In the first part of the thesis, we relate antigenic drift of seasonal influenza with the sizes of annual epidemics.
First, we investigate antigenic evolution of IAV. Most previous studies focused on the evolution of antibody antigens. Instead, we turn our attention to T-cell epitopes of IAV. These epitopes are used together with IAV protein sequences to construct an antigenic map of IAV, and we find evidence of a slow but steady decline in the number of epitopes over the past century. This decline suggests that IAV is adapting to human immune responses.
Next, we look for population-level effects of IAV adaptation.

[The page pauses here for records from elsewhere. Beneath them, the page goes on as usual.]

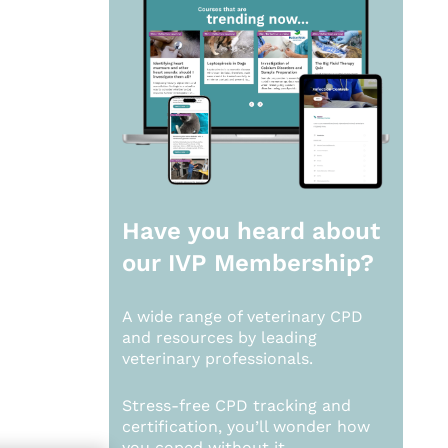
Have you heard about
our
IVP Membership?
A wide range of veterinary CPD
and resources by leading
veterinary professionals.
Stress-free CPD tracking and
certification, you’ll wonder how
you coped without it.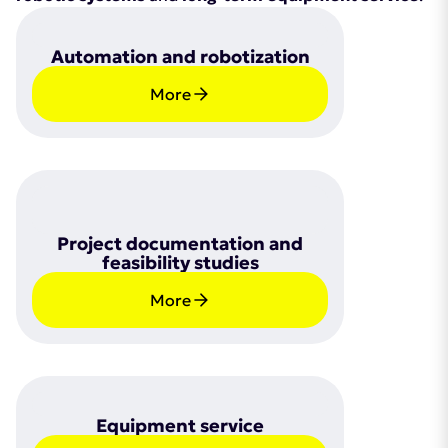
Automation and robotization
More
Project documentation and
feasibility studies
More
Equipment service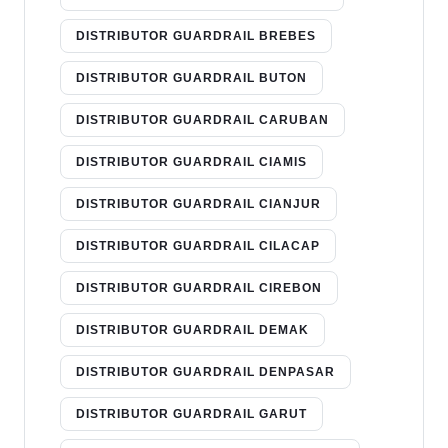
DISTRIBUTOR GUARDRAIL BREBES
DISTRIBUTOR GUARDRAIL BUTON
DISTRIBUTOR GUARDRAIL CARUBAN
DISTRIBUTOR GUARDRAIL CIAMIS
DISTRIBUTOR GUARDRAIL CIANJUR
DISTRIBUTOR GUARDRAIL CILACAP
DISTRIBUTOR GUARDRAIL CIREBON
DISTRIBUTOR GUARDRAIL DEMAK
DISTRIBUTOR GUARDRAIL DENPASAR
DISTRIBUTOR GUARDRAIL GARUT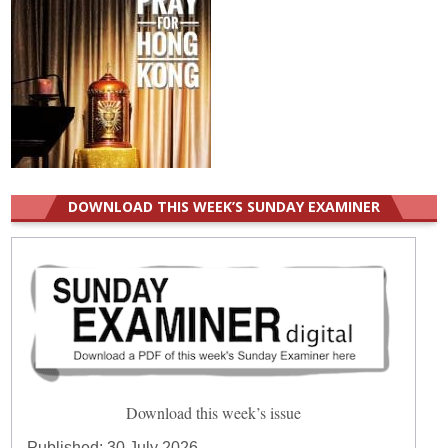
DOWNLOAD THIS WEEK’S SUNDAY EXAMINER
Download this week’s issue
Published:
30 July 2026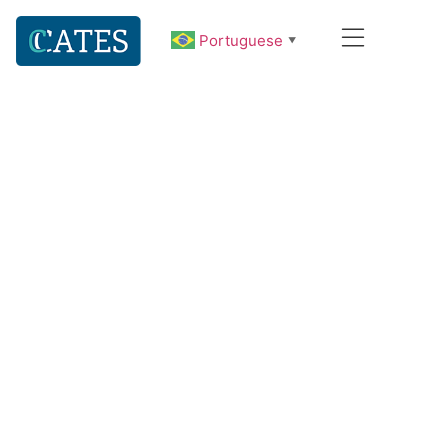
Portuguese
▼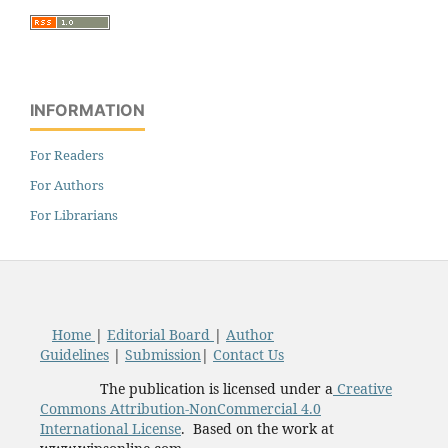
INFORMATION
For Readers
For Authors
For Librarians
Home
|
Editorial Board
|
Author
Guidelines
|
Submission
|
Contact Us
The publication is licensed under a
Creative
Commons Attribution-NonCommercial 4.0
International License
. Based on the work at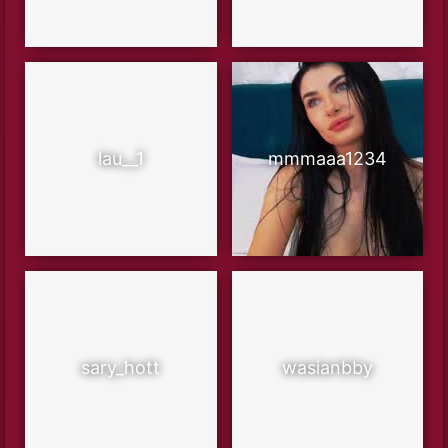
lau__1
mmmaaa1234
sary_hott
wasianbby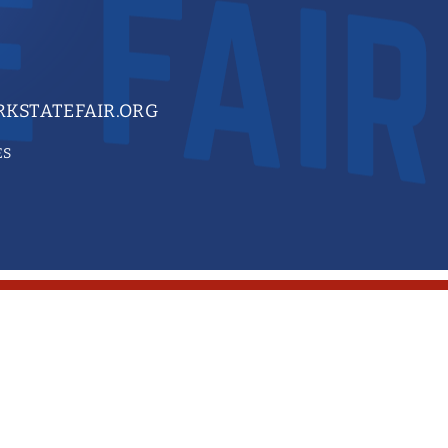
KSTATEFAIR.ORG
ES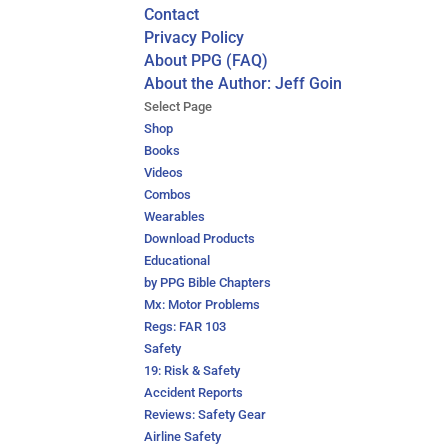
Contact
Privacy Policy
About PPG (FAQ)
About the Author: Jeff Goin
Select Page
Shop
Books
Videos
Combos
Wearables
Download Products
Educational
by PPG Bible Chapters
Mx: Motor Problems
Regs: FAR 103
Safety
19: Risk & Safety
Accident Reports
Reviews: Safety Gear
Airline Safety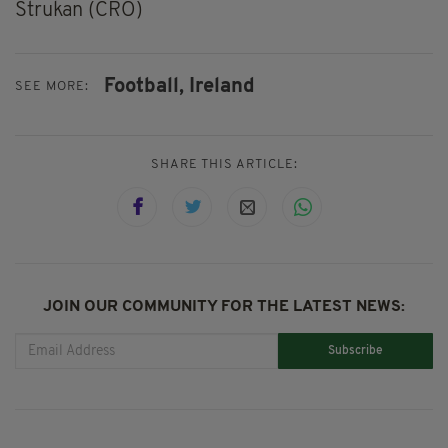
Strukan (CRO)
Football,
Ireland
SEE MORE:
SHARE THIS ARTICLE:
JOIN OUR COMMUNITY FOR THE LATEST NEWS:
Subscribe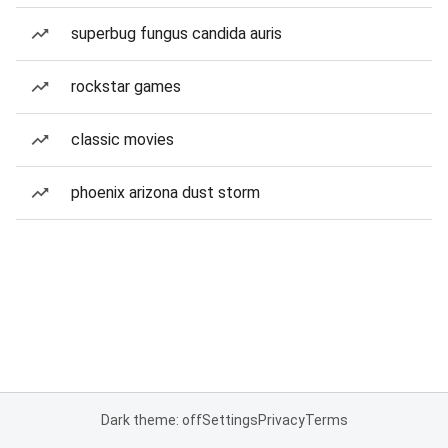
superbug fungus candida auris
rockstar games
classic movies
phoenix arizona dust storm
Dark theme: off
Settings
Privacy
Terms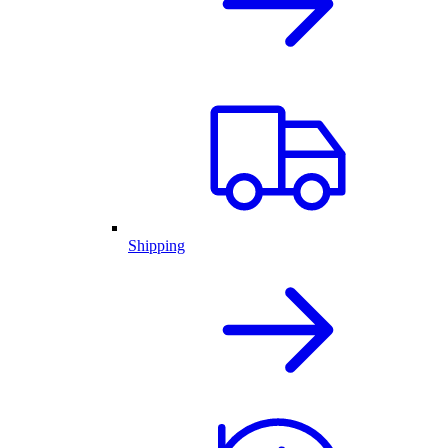
Shipping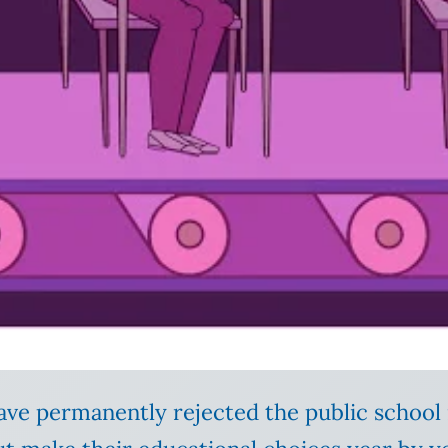
ave permanently rejected the public schoo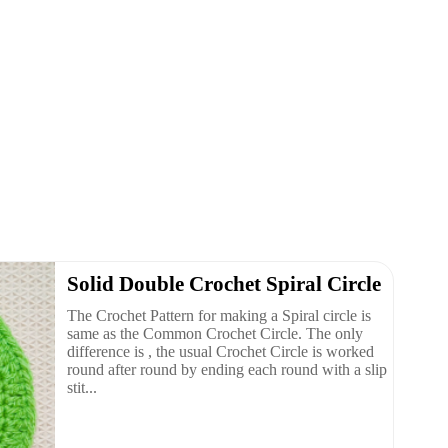
Solid Double Crochet Spiral Circle
The Crochet Pattern for making a Spiral circle is
same as the Common Crochet Circle. The only
difference is , the usual Crochet Circle is worked
round after round by ending each round with a slip
stit...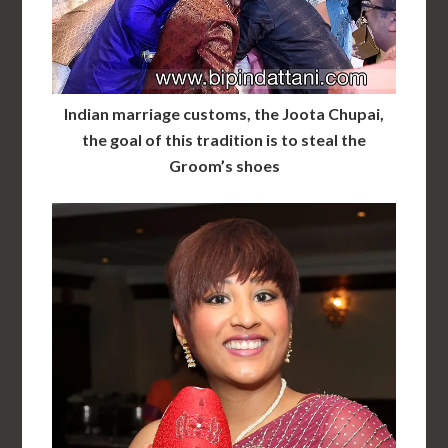
Indian marriage customs, the Joota Chupai,
the goal of this tradition is to steal the
Groom’s shoes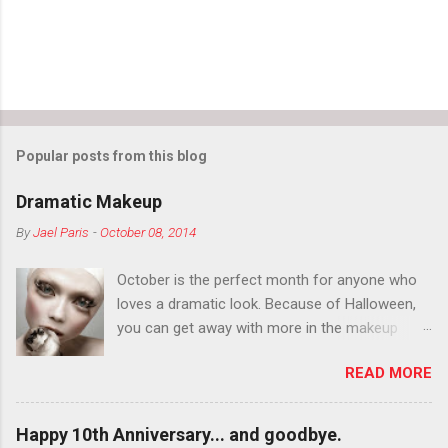
Popular posts from this blog
Dramatic Makeup
By
Jael Paris
-
October 08, 2014
October is the perfect month for anyone who
loves a dramatic look. Because of Halloween,
you can get away with more in the makeup
department than you can the rest of the year.
READ MORE
You want to try false eyelashes? Go for it. You
want to color your eyebrows? Do it. Color
outside the lines with eyeshadow? Why not?
Happy 10th Anniversary... and goodbye.
Live it up so much in October that people will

Using data collected by Dutch general practitioners and a transmission model, we estimate the number of susceptible individuals at the start of 45 seasonal epidemics. The number of susceptible individuals is highly variable between years and age classes, but we find no evidence that this variation is due to the antigenic drift of the virus.
In the second part of the thesis, we develop two models of HIV-1 evolution. Population-level data suggests that HIV-1 has evolved its set-point virus load (SPVL) to maximize the population-level fitness. For example, the SPVL is partially inherited from transmitter to receiver, which is a necessary condition for fitness optimization. We aim to understand this maximization in the context of the polymorphic host population. First, we construct a relatively simple individual-based model of HIV-1 that uses a phenomenological description of the within-host evolution of the virus. This allows us to considerably simplify the representation of a virus. Our model does not predict maximization of the population-level fitness. Instead, the heritability of SPVL is largely explained by an immunological footprint of the hosts' immune responses.
As the first model is a bold simplification, we next present a more realistic HIV-1 model. The within-host model features coexisting HIV strains, and multiple immune responses, using the modeling framework of ordinary differential equations. Recent phylogenetic studies show that HIV-1 is becoming pre-adapted to hosts with certain HLA types. Although the model still does not predict maximization of the reproduction number, it can explain the emergence of heritability of the SPVL, and how associations emerge between HLA and viral polymorphisms.